Governor Laura Kelly (D) and Calvin Reed, acting secretary of the Kansas Department of Transportation, recently announced more than $11 million will be awarded to 14 local transportation construction projects statewide through the agency’s “Cost Share Program” for spring 2023.

[Above photo by the Kansas DOT]

The Kansas DOT Cost Share Program – established in 2019 as part of the 10-year Eisenhower Legacy Transportation Program or IKE – is designed to help rural and urban areas alike advance local transportation projects to improve safety, support job retention and growth, relieve congestion, and improve access and mobility.

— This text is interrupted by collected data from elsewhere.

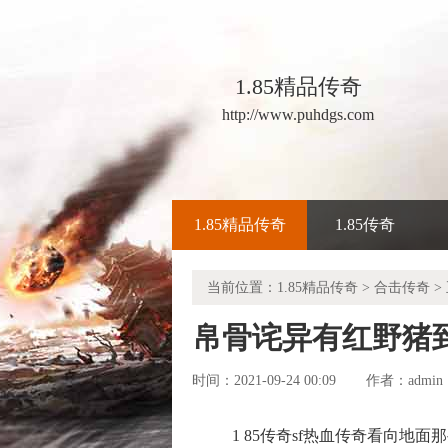
1.85精品传奇
http://www.puhdgs.com
1.85精品传奇
1.85传奇
当前位置：
1.85精品传奇
>
合击传奇
>
帛骨诧异有红野猪
时间：2021-09-24 00:09
admin
作者：
1 85传奇sf热血传奇看向地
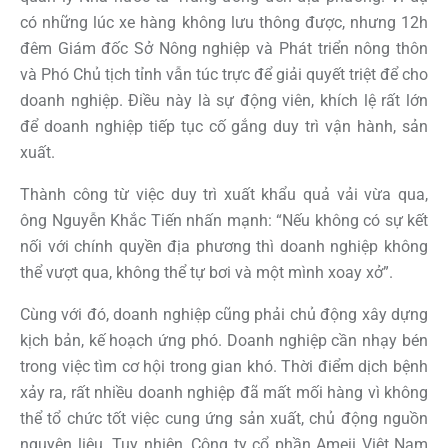
có những lúc xe hàng không lưu thông được, nhưng 12h
đêm Giám đốc Sở Nông nghiệp và Phát triển nông thôn
và Phó Chủ tịch tỉnh vẫn túc trực để giải quyết triệt để cho
doanh nghiệp. Điều này là sự động viên, khích lệ rất lớn
để doanh nghiệp tiếp tục cố gắng duy trì vận hành, sản
xuất.
Thành công từ việc duy trì xuất khẩu quả vải vừa qua,
ông Nguyễn Khắc Tiến nhấn mạnh: “Nếu không có sự kết
nối với chính quyền địa phương thì doanh nghiệp không
thể vượt qua, không thể tự bơi và một mình xoay xở”.
Cùng với đó, doanh nghiệp cũng phải chủ động xây dựng
kịch bản, kế hoạch ứng phó. Doanh nghiệp cần nhạy bén
trong việc tìm cơ hội trong gian khó. Thời điểm dịch bệnh
xảy ra, rất nhiều doanh nghiệp đã mất mối hàng vì không
thể tổ chức tốt việc cung ứng sản xuất, chủ động nguồn
nguyên liệu. Tuy nhiên, Công ty cổ phần Ameii Việt Nam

To date, Kansas DOT said its Cost Share Program has resulted in the investment of more than $125 million in state funding in almost 150 projects statewide, with nearly an additional $100 million in matching local funds.

“With these projects, my administration is making investments that address short term challenges to bring long-term solutions to communities,” the governor noted in a statement. “The Cost Share program has been a success because of the partnerships we’ve built with local governments to make financial commitments alongside us.”

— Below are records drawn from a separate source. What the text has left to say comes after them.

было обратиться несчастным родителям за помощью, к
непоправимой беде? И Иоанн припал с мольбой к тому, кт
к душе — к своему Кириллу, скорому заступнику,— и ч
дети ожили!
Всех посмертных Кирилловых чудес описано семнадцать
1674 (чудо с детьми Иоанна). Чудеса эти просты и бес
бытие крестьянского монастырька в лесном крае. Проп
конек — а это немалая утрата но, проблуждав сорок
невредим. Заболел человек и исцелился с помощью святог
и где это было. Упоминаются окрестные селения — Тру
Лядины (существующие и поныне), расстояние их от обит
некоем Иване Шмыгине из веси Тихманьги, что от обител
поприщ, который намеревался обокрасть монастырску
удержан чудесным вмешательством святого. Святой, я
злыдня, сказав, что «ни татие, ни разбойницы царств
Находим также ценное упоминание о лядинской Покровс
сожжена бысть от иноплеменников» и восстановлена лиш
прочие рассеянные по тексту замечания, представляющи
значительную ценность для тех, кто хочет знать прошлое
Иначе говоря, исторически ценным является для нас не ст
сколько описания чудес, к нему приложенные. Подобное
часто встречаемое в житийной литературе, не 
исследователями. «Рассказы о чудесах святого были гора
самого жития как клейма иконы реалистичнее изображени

[Editor’s note: The American Association of State Highway and Transportation Officials recently hosted a knowledge session at its 2023 Spring Meeting in Seattle that delved into ways transportation agencies can get the most out of the discretionary grant programs funded by the $1.2 trillion Infrastructure Investment and Jobs Act or IIJA enacted in November 2021 – especially in terms of helping fund local infrastructure projects.]

Gov. Kelly unveiled this latest disbursement of Cost Share Program funds at a press event in the City of Gardner, which is getting state fiscal support for its South Center Trail. This particular round of Cost Share Program funding is supporting safer and improved access to schools, health care, recreational amenities, and housing.

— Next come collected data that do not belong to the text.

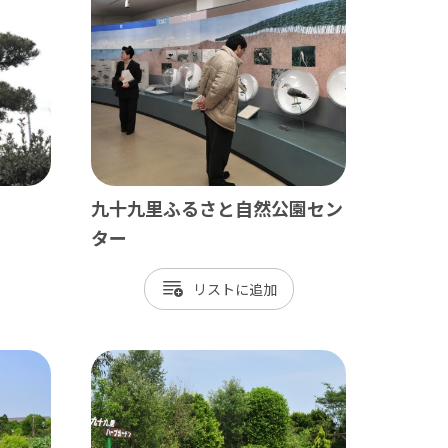
九十九里
茂原市
東金市
旭市
匝瑳市
九十九里ふるさと自然公園セン
山武市
ター
大網白里市
リスト
九十九里町
横芝光町
一宮町
睦沢町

“We rely on local leaders to bring us their best ideas for projects that, with a little help, can make a significant difference in a community,” noted Kansas DOT’s Reed. “Communities come to the table with a solid project plan, the support of local business and community members, and matching funds in place. State dollars help get the projects to the finish line.”

State departments of transportation across the country provide funding to local transportation projects via a variety of programs – many aimed at boosting active transportation opportunities.

For example, the New Jersey Department of Transportation, in partnership with the South Jersey Transportation Planning Organization or SJTPO, recently awarded $5.2 million to six local infrastructure projects under the Transportation Alternatives Set-Aside or “TA Set-Aside” program. 

“As part of our ‘Commitment to Communities,’ we work with the three metropolitan planning organizations to provide federal funding to counties and municipalities for local transportation projects that improve safety and strengthen the cultural, aesthetic, and environmental aspects of our transportation system,” noted New Jersey DOT Commissioner Diane Gutierrez-Scaccetti. “[Those] grants will fund projects to improve safety for pedestrians and cyclists in six South Jersey communities without having to impact local property taxes.”

Meanwhile, in April, the Illinois Department of Transportation recently awarded $127.9 million through the Illinois Transportation Enhancement Program or ITEP to support 72 local mobility projects statewide.

“The Illinois Transportation Enhancement Program is … designed to support alternate modes of transportation, to preserve visual and cultural resources, and improve quality of life,” explained Governor Jay “J.B.” Pritzker (D).

Those 72 local mobility projects selected include biking and walking paths, trails, streetscape beautification and other projects designed to encourage safe travel across the various modes of transportation at the local level.

“The ITEP gives our local partners the resources they need to improve quality of life for their communities and strengthen the state’s overall transportation system,” added Illinois DOT Secretary Omer Osman. “We’re putting dollars to work in the communities that need them most, investing in infrastructure and increasing travel options to make Illinois a safer and more enjoyable place to work, build a business and raise a family.”